To do:
From the entries that follow, reproduce exactly and only the lines from the line with "Partnersuche sind. In" to the line with "Wie wir weniger am Handy hängen | Replay", endpoints included.

[Records excerpted from a collection]
________________________________________
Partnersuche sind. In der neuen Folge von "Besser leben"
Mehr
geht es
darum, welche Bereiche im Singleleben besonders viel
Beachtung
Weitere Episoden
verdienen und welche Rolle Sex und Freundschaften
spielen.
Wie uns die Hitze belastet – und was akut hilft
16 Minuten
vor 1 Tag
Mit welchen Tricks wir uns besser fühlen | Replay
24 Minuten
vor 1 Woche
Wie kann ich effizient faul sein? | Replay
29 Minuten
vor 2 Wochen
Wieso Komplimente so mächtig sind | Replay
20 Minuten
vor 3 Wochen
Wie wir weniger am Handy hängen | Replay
________________________________________
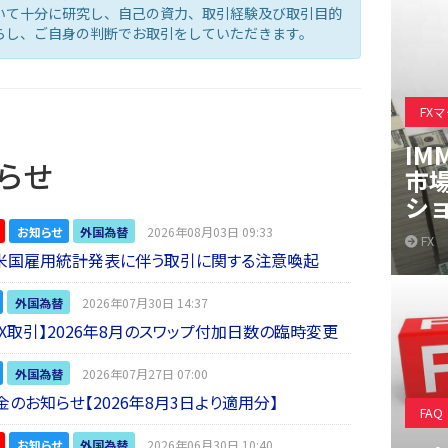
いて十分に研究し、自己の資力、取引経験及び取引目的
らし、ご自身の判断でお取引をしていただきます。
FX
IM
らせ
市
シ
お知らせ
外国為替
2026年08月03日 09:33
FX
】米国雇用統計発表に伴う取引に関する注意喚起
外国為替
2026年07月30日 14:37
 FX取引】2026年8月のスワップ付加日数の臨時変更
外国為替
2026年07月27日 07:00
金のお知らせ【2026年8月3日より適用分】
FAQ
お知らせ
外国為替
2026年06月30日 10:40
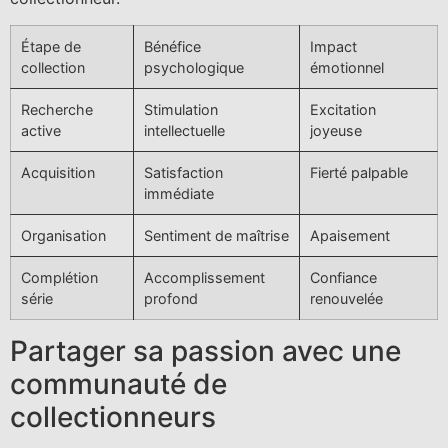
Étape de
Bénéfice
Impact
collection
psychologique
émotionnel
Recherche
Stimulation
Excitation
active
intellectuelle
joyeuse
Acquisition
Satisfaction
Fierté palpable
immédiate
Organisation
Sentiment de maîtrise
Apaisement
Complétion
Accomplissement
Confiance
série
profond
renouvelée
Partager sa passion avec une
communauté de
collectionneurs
________________________________________
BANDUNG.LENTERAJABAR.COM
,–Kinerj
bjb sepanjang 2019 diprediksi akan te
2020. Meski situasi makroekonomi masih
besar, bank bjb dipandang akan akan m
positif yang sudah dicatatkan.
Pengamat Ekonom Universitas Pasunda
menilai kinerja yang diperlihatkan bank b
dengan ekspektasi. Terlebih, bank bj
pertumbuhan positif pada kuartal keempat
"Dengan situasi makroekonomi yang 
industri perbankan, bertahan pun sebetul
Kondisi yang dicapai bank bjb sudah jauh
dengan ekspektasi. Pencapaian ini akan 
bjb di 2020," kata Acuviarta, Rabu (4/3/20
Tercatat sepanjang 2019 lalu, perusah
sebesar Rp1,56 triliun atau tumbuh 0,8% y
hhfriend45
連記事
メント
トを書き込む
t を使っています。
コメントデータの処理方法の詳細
________________________________________
Result of the exercise:
Partnersuche sind. In der neuen Folge von "Besser leben"
Mehr
geht es
darum, welche Bereiche im Singleleben besonders viel
Beachtung
Weitere Episoden
verdienen und welche Rolle Sex und Freundschaften
spielen.
Wie uns die Hitze belastet – und was akut hilft
16 Minuten
vor 1 Tag
Mit welchen Tricks wir uns besser fühlen | Replay
24 Minuten
vor 1 Woche
Wie kann ich effizient faul sein? | Replay
29 Minuten
vor 2 Wochen
Wieso Komplimente so mächtig sind | Replay
20 Minuten
vor 3 Wochen
Wie wir weniger am Handy hängen | Replay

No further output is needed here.